# Greetings



## davetgabby (Dec 29, 2007)

I think I have only met two people in my life that knew how to greet a strange dog properly. The worst offenders are people with little kids that stand there and watch as their youngster walks up to or runs towards a strange dog. One time I even got **** from a father for talking to his daughter when he finally came over to see what his daughter was doing talking to me. I was simply trying to teach her the appropriate way to greet someone's dog. Anyway here is Jean Donaldson's list of things to do and not to do. 
1. Don’t approach the dog. Pretend you are ignoring the dog. Dogs prefer not to be zeroed in on by strangers. Have you ever noticed how well-mannered dogs meeting for the first time turn their heads away from each other?
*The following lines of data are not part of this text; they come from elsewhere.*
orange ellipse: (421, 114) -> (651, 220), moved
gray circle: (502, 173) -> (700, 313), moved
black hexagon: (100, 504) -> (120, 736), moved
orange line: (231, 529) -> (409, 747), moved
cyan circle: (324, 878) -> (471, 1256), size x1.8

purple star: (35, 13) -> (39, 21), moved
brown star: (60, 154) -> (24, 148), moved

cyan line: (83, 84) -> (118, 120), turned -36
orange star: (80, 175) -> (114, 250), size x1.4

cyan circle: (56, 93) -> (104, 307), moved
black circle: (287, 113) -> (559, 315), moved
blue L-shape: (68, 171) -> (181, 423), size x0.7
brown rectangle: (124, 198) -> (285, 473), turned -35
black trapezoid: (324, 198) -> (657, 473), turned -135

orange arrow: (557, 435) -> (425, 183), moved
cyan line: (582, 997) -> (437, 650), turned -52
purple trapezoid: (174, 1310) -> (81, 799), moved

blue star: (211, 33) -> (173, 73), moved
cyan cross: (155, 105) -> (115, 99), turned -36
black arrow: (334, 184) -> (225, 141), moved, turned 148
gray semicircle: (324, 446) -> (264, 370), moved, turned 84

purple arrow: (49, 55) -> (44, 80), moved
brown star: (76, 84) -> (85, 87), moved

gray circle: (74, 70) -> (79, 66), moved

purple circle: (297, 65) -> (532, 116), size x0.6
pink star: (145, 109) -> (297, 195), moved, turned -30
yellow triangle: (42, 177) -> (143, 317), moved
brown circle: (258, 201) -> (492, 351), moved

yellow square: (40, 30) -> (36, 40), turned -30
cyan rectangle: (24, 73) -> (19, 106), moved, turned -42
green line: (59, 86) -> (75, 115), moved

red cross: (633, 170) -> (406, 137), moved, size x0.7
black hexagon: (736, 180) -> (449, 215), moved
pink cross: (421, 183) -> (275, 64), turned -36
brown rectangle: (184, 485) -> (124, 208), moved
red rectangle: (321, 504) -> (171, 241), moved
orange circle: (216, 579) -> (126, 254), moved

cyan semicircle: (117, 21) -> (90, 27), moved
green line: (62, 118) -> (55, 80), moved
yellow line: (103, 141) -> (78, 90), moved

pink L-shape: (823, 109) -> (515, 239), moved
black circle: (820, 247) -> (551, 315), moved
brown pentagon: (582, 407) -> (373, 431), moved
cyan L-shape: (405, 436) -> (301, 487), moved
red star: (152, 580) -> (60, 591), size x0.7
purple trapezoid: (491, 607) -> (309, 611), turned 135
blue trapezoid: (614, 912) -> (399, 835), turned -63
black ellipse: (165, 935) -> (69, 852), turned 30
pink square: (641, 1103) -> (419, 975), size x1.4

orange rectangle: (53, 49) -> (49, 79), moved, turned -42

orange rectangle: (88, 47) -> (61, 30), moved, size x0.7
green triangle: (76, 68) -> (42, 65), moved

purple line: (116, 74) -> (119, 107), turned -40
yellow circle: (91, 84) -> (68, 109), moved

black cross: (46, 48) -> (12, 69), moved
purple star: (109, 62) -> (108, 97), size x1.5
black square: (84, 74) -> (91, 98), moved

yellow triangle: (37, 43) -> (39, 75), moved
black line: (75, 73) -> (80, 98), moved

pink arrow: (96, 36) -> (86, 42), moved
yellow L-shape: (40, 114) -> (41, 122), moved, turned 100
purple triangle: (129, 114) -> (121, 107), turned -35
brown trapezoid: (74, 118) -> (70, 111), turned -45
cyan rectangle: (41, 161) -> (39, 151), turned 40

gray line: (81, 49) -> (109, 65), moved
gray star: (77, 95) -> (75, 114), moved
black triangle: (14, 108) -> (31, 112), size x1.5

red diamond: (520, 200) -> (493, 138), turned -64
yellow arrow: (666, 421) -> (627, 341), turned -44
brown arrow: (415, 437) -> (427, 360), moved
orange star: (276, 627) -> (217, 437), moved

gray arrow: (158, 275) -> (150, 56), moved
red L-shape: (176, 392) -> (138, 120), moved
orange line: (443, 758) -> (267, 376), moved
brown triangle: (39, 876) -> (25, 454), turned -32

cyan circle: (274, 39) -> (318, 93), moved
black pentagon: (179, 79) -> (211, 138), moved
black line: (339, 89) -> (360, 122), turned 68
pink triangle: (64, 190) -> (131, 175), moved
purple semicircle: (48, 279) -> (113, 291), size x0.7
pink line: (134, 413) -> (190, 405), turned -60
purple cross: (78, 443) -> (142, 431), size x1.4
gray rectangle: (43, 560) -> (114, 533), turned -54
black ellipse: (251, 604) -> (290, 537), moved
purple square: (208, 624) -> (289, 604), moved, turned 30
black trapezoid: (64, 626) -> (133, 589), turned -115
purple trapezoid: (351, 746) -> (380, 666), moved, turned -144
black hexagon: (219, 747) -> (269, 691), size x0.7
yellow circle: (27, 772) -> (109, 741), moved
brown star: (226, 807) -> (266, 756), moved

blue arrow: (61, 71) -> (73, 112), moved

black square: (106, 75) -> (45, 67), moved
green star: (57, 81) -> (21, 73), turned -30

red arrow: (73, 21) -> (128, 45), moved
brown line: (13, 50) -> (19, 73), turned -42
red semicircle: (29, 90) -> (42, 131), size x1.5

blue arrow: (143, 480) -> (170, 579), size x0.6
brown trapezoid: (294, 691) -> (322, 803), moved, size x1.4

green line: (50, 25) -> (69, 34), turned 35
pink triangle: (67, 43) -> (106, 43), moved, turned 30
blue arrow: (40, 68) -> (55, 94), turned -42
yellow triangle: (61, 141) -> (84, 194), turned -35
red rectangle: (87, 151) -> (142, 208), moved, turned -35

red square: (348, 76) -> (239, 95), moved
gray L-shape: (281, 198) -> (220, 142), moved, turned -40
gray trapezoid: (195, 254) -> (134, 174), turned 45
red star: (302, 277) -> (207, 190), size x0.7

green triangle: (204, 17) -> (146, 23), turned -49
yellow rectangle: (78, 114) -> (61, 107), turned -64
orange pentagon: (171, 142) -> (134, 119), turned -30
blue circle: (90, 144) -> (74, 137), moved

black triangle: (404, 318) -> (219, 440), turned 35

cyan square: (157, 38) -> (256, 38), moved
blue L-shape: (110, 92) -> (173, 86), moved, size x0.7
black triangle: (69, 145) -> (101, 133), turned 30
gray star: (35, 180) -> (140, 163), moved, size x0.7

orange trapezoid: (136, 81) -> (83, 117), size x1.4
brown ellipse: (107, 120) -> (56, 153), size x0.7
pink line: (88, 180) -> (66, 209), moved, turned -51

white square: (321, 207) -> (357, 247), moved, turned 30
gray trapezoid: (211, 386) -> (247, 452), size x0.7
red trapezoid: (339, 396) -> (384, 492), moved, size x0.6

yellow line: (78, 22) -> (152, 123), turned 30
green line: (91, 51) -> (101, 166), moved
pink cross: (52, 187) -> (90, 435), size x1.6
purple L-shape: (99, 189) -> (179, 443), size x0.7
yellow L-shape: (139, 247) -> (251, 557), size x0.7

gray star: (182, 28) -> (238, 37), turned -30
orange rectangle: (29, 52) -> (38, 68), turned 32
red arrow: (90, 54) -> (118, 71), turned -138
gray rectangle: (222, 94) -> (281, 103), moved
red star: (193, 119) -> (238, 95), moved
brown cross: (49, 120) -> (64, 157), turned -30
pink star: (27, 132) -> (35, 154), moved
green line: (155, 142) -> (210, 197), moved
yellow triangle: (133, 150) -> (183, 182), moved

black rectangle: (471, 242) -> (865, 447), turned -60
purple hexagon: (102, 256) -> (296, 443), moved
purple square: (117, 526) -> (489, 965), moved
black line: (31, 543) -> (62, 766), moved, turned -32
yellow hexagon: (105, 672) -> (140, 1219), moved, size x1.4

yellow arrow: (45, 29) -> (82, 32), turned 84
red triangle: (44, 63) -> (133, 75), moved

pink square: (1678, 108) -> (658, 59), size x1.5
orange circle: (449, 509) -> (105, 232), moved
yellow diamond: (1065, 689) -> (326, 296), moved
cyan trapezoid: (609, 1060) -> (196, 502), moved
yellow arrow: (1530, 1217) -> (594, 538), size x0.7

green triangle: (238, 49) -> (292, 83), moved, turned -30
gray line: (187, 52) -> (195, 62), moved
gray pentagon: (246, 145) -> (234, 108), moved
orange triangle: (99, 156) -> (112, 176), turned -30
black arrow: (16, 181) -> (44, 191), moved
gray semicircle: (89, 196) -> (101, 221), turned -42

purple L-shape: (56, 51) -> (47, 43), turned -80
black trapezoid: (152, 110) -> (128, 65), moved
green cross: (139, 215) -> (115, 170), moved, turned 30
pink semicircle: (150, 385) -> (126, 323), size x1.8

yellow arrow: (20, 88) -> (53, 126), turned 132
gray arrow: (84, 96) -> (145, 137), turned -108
2. Ask the dog’s person for permission to meet their dog. Assuming they say yes, follow the steps below.

3. Stay relaxed. You can yawn, put on an easy smile, or slowly blink your eyelids. Keep you body loose. All these signal to the dog that you are not a threat.

4. Do not look the dog in the eyes. While eye contact signals trustworthiness to most Westerners, in the dog world it signals aggression or threat.

5. Turn your body so you are not facing the dog. Again, being face-to-face is polite to most of us, but can signal threat or aggressive intentions to a dog. Notice how well-mannered dogs greet – as they approach they make a half-moon curve as they pass each other and turn nose to butt.

6. Stand straight or squat. Do not crouch over the dog. I doubt you want to be crouched over by a stranger and neither does your dog. It’s threatening.

7. Allow the dog to come to you. Most dogs are naturally curious and they will let you know if they are interested in you. If not, don’t take it personally.

8. If the dog shows interest by sniffing you with a relaxed posture, tail wag (not all dogs will wag and not all wagging is friendly), perhaps looking at you with soft eyes – then you can slowly offer the dog your hand for investigation.

9. Let the dog sniff your hand, if she wants to, and then gently touch the dog on the shoulder, neck or chest, not the top of the head.

10. The dog will clearly tell you if she wants more interaction or if she is finished with you. Listen to her.

11. If at any time during the interaction the dog backs away, stop what you are doing.

If you take one thing away from this post, make it this: NEVER bend over and reach your out-stretched arm to a strange dog. Dogs will love you for it.


----------



## Kathie (Jul 31, 2008)

Thanks for the info, Dave. I am going to send this to my daughter for her to teach our grandchildren! They are already great buddies with Abby but they need to know how to behave with a dog they don't know.


----------



## davetgabby (Dec 29, 2007)

Thanks Kathie, yeah it's critical that children are taught this. But how can children know when parents don't know.? That 's why it is important to spread the word.


----------



## irnfit (Nov 21, 2006)

Thanks, Dave. This is wonderful info to pass along.
I'm editing to add that it is also soooo important to never let your guard down. Always be alert and watchful. We dropped the ball and that is why Kodi bit Julian. We learned a very good lesson from that and were very thankful that he was OK.


----------